Noëlle Ménard évoqua pour sa part les circonstances peu connues du grand public de la création de l’académie au sortir de la seconde guerre mondiale, marquée par les personnalités respectives de ses chanceliers et la durée de leurs mandats respectifs. L’une des difficultés de la rédaction de l’ouvrage résulta notamment des impératifs de concision fixés à ce dernier.

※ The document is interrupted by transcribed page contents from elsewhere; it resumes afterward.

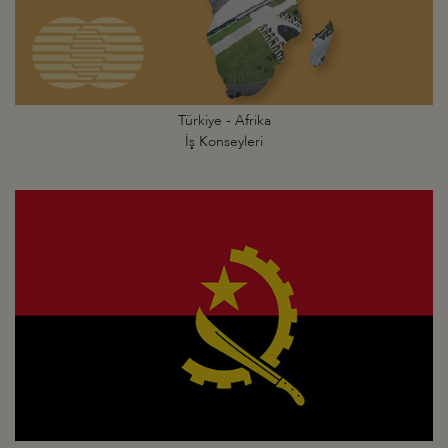
Türkiye - Afrika
İş Konseyleri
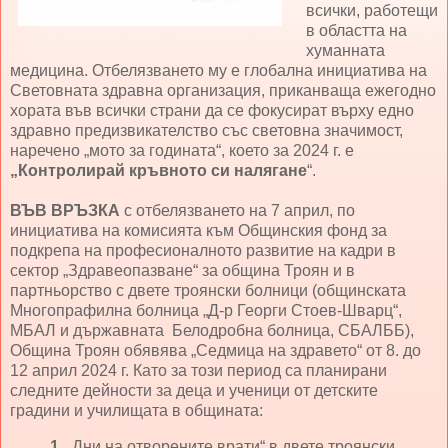
всички, работещи
в областта на
хуманната
медицина. Отбелязването му е глобална инициатива на
Световната здравна организация, приканваща ежегодно
хората във всички страни да се фокусират върху едно
здравно предизвикателство със световна значимост,
наречено „мото за годината“, което за 2024 г. е
„Контролирай кръвното си налягане
“.
ВЪВ ВРЪЗКА
с отбелязването на 7 април, по
инициатива на комисията към Общинския фонд за
подкрепа на професионалното развитие на кадри в
сектор „Здравеопазване“ за община Троян и в
партньорство с двете троянски болници (общинската
Многопрафилна болница „Д-р Георги Стоев-Шварц“,
МБАЛ и държавната Белодробна болница, СБАЛББ),
Община Троян обявява „Седмица на здравето“ от 8. до
12 април 2024 г. Като за този период са планирани
следните дейности за деца и ученици от детските
градини и училищата в общината:
1.
„Дни на отворените врати“ в двете троянски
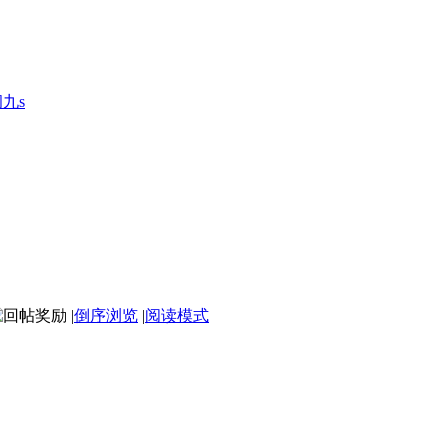
九s
|
倒序浏览
|
阅读模式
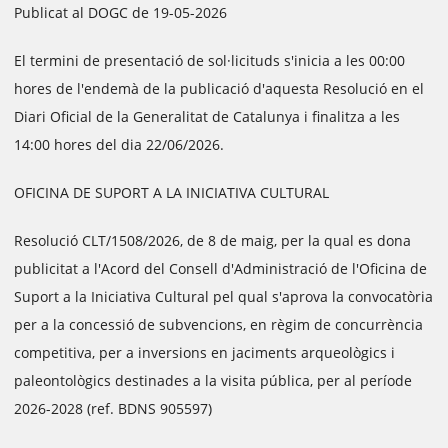
Publicat al DOGC de 19-05-2026
El termini de presentació de sol·licituds s'inicia a les 00:00
hores de l'endemà de la publicació d'aquesta Resolució en el
Diari Oficial de la Generalitat de Catalunya i finalitza a les
14:00 hores del dia 22/06/2026.
OFICINA DE SUPORT A LA INICIATIVA CULTURAL
Resolució CLT/1508/2026, de 8 de maig, per la qual es dona
publicitat a l'Acord del Consell d'Administració de l'Oficina de
Suport a la Iniciativa Cultural pel qual s'aprova la convocatòria
per a la concessió de subvencions, en règim de concurrència
competitiva, per a inversions en jaciments arqueològics i
paleontològics destinades a la visita pública, per al període
2026-2028 (ref. BDNS 905597)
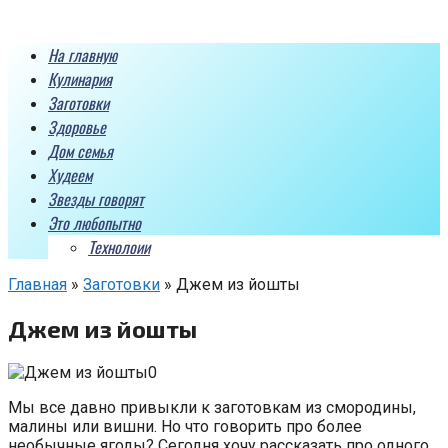
Перейти
к
На главную
контенту
Кулинария
Заготовки
Здоровье
Дом семья
Худеем
Звезды говорят
Это любопытно
Технолоии
Главная
»
Заготовки
»
Джем из йошты
Джем из йошты
Мы все давно привыкли к заготовкам из смородины,
малины или вишни. Но что говорить про более
необычные ягоды? Сегодня хочу рассказать про одного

Avant de clore la séance, Michel Cocotier procéda à la remise de la médaille de la ville de Nantes à chacun des lauréats, avant qu’Eric Chartier, membre de l’académie, n’évoque avec lyrisme et son talent confirmé d’acteur, un extrait de Le rouge et le noir, de Stendhal, publié en 1830. Il fit de nombreuses fois revivre ce texte, seul en scène, à l’instar de son autre spectacle Marcel Proust : À l’ombre de Combray. Pour lui « Le dire est une célébration de l’écriture, la page est partition. Sur l’établi du métier je la pétris éparse« .
En conclusion de la séances, les académiciens et le public présent furent invités à se retrouver avec les lauréats lors d’un sympathique cocktail offert par la municipalité, occasion de poursuivre les échanges et les dédicaces des ouvrages primés.